A reactive system is event-driven, maintains a permanent interaction with its environment, and executes at a rate determined by the environment[8]. Reactive systems are assumed to execute with performance sufficient to ensure they are never overdriven by their environment. Because under normal circumstances a reactive system never terminates, reactive systems cannot be characterized as a simple function from a single initial input state to a single final output state. Real-time systems are reactive systems with the addition of timing constraints. Operating systems are inherently reactive and provide the archetypical example of large reactive systems[9, 10].
The term reactive is more specific than the informal term event-driven, which is widely used and overloaded. For instance, an event-driven program may calculate a simple transformation and terminate. The term reactive is more general than soft real-time and near real-time, because a reactive system does not address any real-time constraints but only correct causality ordering[11].
Simple reactive systems are often programmed as explicit finite state machines, with external events driving the machine through state transitions. Explicitly coded state machines work well for problems with fewer than around 10 states. Above this size, explicitly programming a single state machine becomes difficult. Nonetheless, state machines are often used for device drivers, as this size suffices for many driver architectures. In this case a component such as an I/O supervisor usually has responsibility both for executing the state machines and instantiating the state machines needed to deal with physical concurrency due to multiple devices.
Programmers are often provided with special languages for integrating state machines into their program source. State Notation Language (SNL) is typical of these languages[12]. SNL is used for I/O intensive control systems and is compatible with C system programming.
Figure 1: A SNL Code Fragment
An example SNL program fragment is shown in Figure 1. This code turns a light on when a voltage exceeds 5 volts and off when the voltage falls below 3 volts. Examination of this code fragment illustrates how large programs developed in this manner suffer from hidden `spaghetti gotos'. Statement <state light_off {...} state light_on> effectively terminates in a <goto light_on>. The when() clauses guard the following code-block whenever the appropriate state has been entered, that is, the code-block will not execute until the corresponding guard is true.

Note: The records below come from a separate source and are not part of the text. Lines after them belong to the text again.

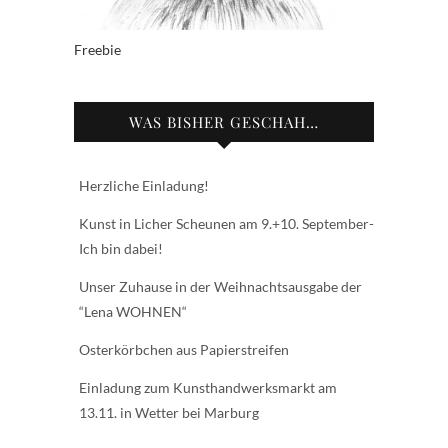
Freebie
WAS BISHER GESCHAH…
Herzliche Einladung!
Kunst in Licher Scheunen am 9.+10. September-
Ich bin dabei!
Unser Zuhause in der Weihnachtsausgabe der
“Lena WOHNEN“
Osterkörbchen aus Papierstreifen
Einladung zum Kunsthandwerksmarkt am
13.11. in Wetter bei Marburg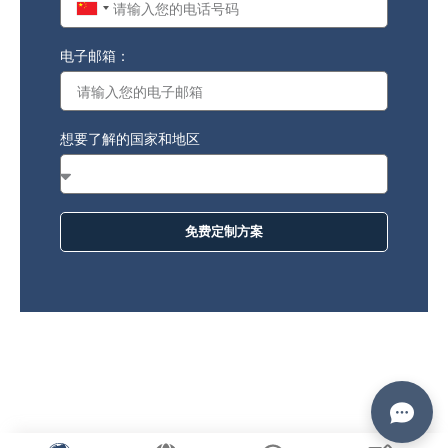
China
+86
电子邮箱：
想要了解的国家和地区
免费定制方案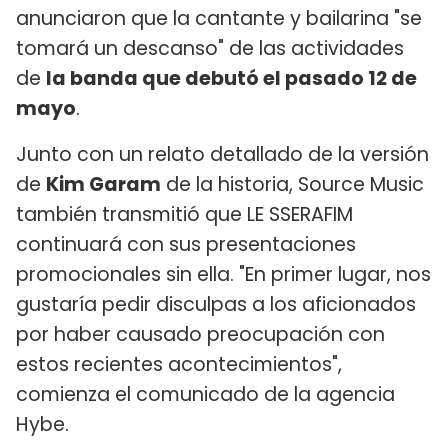
anunciaron que la cantante y bailarina "se
tomará un descanso" de las actividades
de
la banda que debutó el pasado 12 de
mayo
.
Junto con un relato detallado de la versión
de
Kim Garam
de la historia, Source Music
también transmitió que LE SSERAFIM
continuará con sus presentaciones
promocionales sin ella. "En primer lugar, nos
gustaría pedir disculpas a los aficionados
por haber causado preocupación con
estos recientes acontecimientos",
comienza el comunicado de la agencia
Hybe.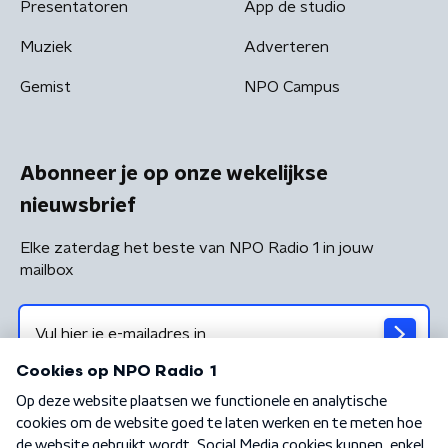
Presentatoren
App de studio
Muziek
Adverteren
Gemist
NPO Campus
Abonneer je op onze wekelijkse
nieuwsbrief
Elke zaterdag het beste van NPO Radio 1 in jouw
mailbox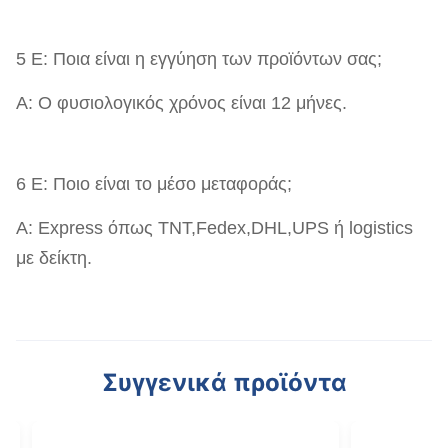
5 Ε: Ποια είναι η εγγύηση των προϊόντων σας;
Α: Ο φυσιολογικός χρόνος είναι 12 μήνες.
6 Ε: Ποιο είναι το μέσο μεταφοράς;
Α: Express όπως TNT,Fedex,DHL,UPS ή logistics
με δείκτη.
Συγγενικά προϊόντα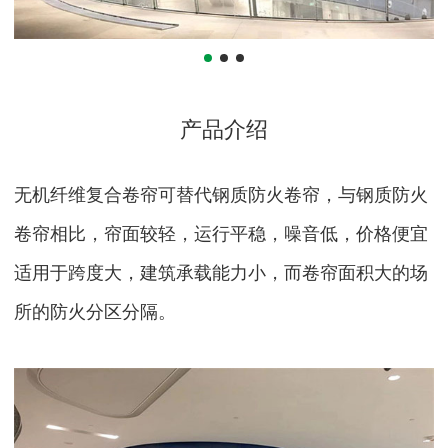
产品介绍
无机纤维复合卷帘可替代钢质防火卷帘，与钢质防火
卷帘相比，帘面较轻，运行平稳，噪音低，价格便宜
适用于跨度大，建筑承载能力小，而卷帘面积大的场
所的防火分区分隔。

SNL uses a `run-time sequencer' responsible for evaluating all the guards and serializing execution of ready code-blocks. SNL provides very good integration of the state machine, I/O, and conventional C code. SNL applications with between 10 and 20 states are considered to be `extremely complex.'[12] However, an SNL sequencer may control execution of multiple independent state machines, on occasion controlling concurrent execution of as many as 10 state machines. SNL is considered easy to understand and use.
For slightly larger applications, such as stand-alone industrial controllers, some means of providing hierarchical structuring of state machines is required. A typical industrial system, intended to support up to around 150 states, is the Action-State diagram[13]. This approach resembles coupling decision tables and state transition diagrams. The decision tables are compiled into hierarchical tables of action-routine addresses. A work-loop then sequentially executes action routines in response to events and the current state. This approach works well for controllers or drivers that do not require internal competitive concurrency.
Larger reactive systems that must support both competitive and cooperative concurrency are usually based on conventional operating system kernels providing multithreading and critical sections. This approach introduces nondeterminism and its associated concurrent programming problems. For large hard real-time systems that must guarantee predictable performance, cyclic executives are arguably still the preferable architecture. A cyclic system uses precomputed deterministic schedules designed for the worst case. While effective, the overhead of such pessimistic systems can be high, as code executes on a rigid table-driven timeline even if not needed. Under sustained near-worst-case conditions, however, nondeterministic systems that must expend run-time overhead scheduling their activities are less efficient than cyclic systems[14].